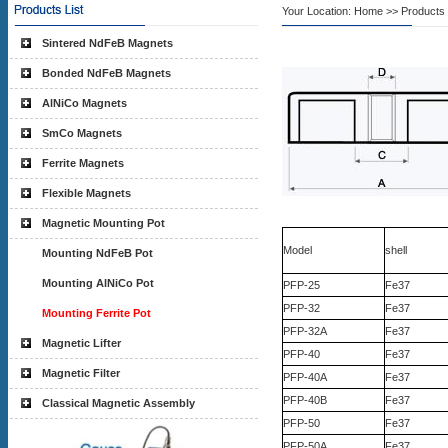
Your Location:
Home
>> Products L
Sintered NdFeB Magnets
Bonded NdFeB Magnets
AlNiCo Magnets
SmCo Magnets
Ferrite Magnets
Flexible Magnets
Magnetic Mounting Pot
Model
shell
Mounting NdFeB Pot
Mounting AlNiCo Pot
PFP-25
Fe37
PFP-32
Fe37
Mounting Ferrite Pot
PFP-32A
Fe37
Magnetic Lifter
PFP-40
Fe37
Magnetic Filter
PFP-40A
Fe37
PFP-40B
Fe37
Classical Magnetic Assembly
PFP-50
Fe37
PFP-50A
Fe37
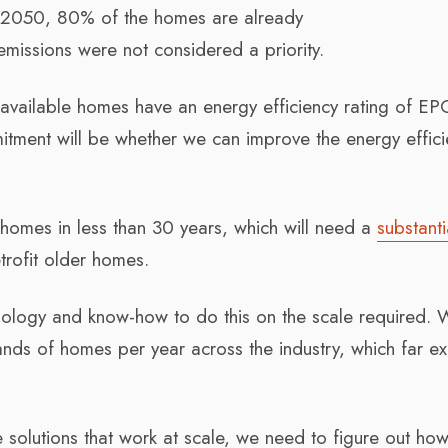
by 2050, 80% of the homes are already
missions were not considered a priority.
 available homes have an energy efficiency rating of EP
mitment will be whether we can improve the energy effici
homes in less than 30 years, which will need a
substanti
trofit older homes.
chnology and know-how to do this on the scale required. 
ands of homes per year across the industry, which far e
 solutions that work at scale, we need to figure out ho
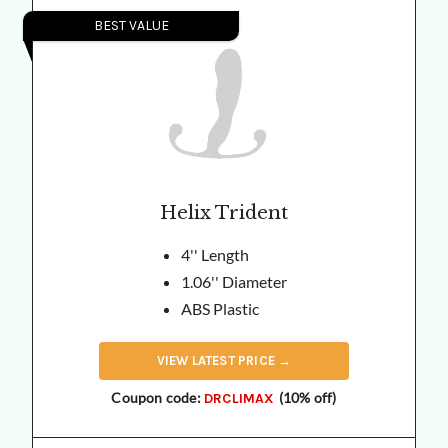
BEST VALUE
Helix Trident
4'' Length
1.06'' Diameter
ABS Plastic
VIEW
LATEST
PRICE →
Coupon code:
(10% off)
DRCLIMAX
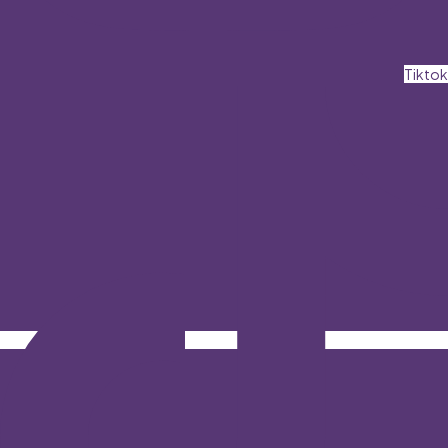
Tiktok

- - -

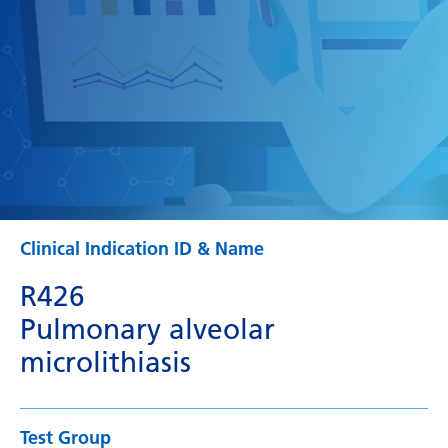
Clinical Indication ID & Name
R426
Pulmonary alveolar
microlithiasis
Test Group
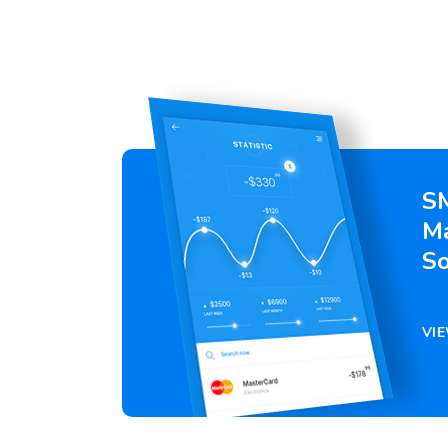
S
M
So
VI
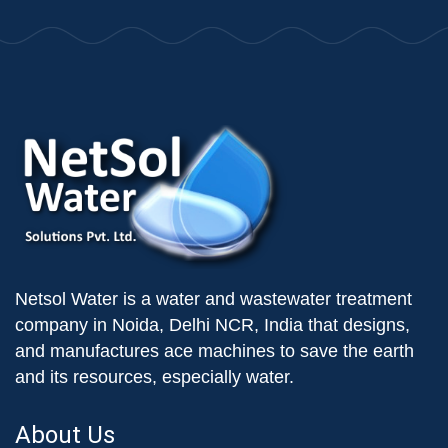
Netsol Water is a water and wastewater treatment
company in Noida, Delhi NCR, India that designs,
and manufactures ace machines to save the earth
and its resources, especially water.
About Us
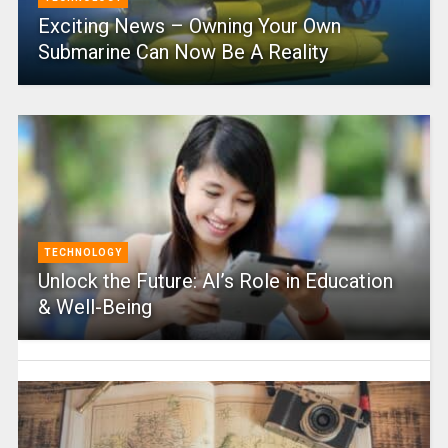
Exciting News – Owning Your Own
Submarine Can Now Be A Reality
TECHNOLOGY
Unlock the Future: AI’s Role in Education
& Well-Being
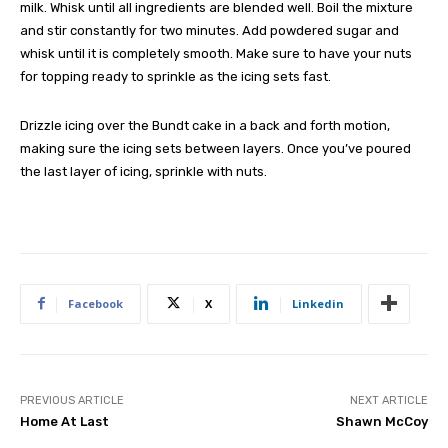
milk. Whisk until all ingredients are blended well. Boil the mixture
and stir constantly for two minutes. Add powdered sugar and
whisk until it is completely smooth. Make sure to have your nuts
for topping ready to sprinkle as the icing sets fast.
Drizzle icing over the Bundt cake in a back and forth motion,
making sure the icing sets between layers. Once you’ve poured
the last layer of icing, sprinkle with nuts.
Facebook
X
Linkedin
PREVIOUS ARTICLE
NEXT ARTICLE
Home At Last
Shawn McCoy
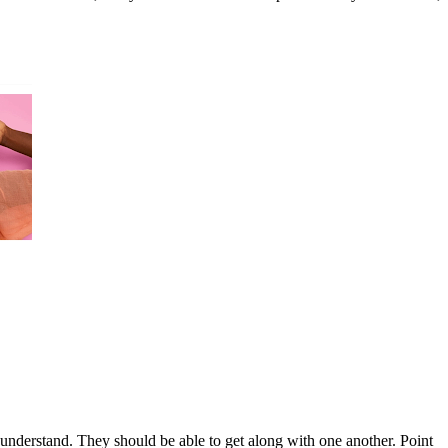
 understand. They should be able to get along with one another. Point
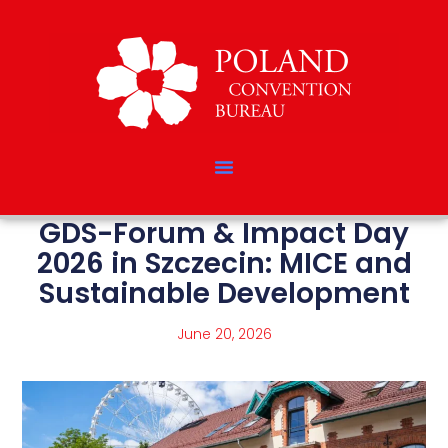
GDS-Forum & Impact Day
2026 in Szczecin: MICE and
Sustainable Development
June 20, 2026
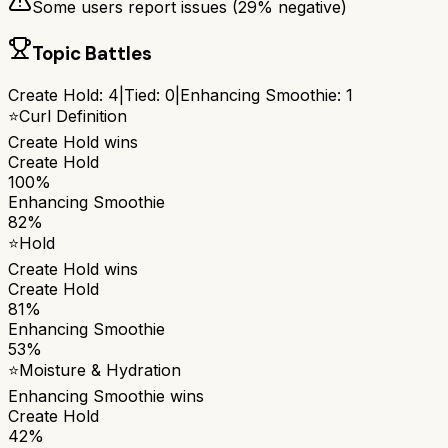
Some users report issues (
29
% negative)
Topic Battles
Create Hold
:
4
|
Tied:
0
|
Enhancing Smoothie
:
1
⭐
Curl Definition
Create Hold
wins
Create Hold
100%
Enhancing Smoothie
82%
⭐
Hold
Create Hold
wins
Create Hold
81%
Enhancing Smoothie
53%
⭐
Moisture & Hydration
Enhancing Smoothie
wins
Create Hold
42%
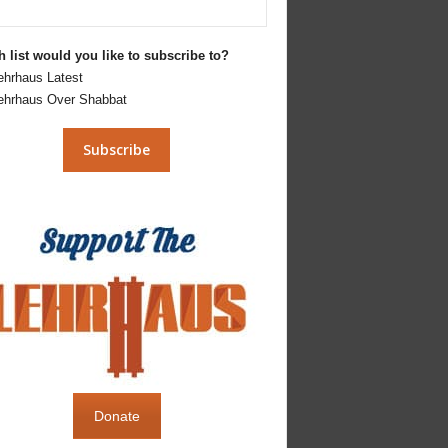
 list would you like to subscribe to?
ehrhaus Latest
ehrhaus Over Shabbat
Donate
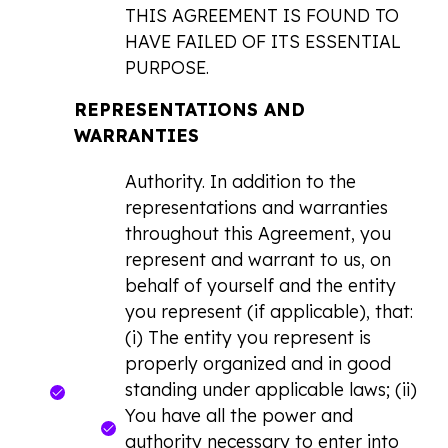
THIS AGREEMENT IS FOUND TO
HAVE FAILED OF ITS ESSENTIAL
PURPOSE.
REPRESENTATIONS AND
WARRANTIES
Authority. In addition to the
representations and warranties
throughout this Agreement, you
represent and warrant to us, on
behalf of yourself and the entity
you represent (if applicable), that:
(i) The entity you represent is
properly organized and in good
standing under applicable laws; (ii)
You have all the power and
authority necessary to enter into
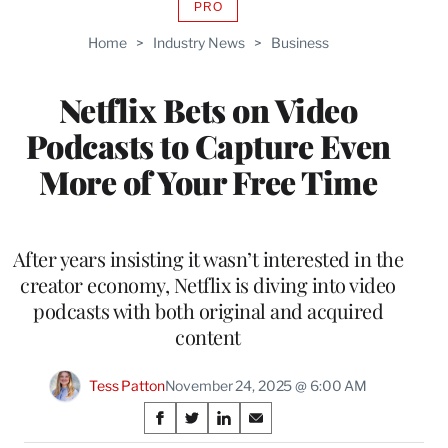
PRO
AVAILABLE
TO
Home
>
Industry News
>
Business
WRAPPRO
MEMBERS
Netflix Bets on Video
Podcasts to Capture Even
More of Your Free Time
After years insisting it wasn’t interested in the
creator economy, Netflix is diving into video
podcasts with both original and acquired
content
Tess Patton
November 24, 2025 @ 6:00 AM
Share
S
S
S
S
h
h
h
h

- - -

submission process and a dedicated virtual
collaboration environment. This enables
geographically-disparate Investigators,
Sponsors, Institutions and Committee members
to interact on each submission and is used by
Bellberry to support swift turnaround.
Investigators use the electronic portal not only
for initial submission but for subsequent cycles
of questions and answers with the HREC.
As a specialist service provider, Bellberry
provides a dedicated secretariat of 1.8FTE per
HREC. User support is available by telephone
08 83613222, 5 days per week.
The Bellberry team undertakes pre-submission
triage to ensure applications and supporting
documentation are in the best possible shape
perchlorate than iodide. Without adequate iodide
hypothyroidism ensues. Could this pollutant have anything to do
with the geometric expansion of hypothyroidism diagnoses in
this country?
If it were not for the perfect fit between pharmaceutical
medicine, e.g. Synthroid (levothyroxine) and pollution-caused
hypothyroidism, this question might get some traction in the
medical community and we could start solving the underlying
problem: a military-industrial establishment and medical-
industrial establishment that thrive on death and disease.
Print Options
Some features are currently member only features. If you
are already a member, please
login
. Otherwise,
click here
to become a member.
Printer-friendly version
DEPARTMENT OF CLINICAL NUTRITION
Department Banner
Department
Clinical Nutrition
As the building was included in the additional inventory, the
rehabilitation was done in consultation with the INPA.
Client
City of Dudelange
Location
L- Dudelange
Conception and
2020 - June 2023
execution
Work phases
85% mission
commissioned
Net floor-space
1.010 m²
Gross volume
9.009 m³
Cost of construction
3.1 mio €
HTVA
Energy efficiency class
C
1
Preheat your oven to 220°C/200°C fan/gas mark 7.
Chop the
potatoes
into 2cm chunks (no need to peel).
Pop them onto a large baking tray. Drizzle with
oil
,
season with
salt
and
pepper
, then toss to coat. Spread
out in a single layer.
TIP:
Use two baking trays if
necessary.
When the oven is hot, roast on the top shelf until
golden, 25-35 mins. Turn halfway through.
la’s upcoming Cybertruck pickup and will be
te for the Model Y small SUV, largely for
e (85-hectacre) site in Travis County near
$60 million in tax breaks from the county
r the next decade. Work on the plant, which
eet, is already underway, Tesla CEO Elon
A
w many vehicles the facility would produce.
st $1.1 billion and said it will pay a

- - -

* [TASK STATEMENT]:
Please copy out each line of the material that contains the string "Magnetic".

* [OUTPUT OF THE TASK]:
Magnetic Mounting Pot
Magnetic Lifter
Magnetic Filter
Classical Magnetic Assembly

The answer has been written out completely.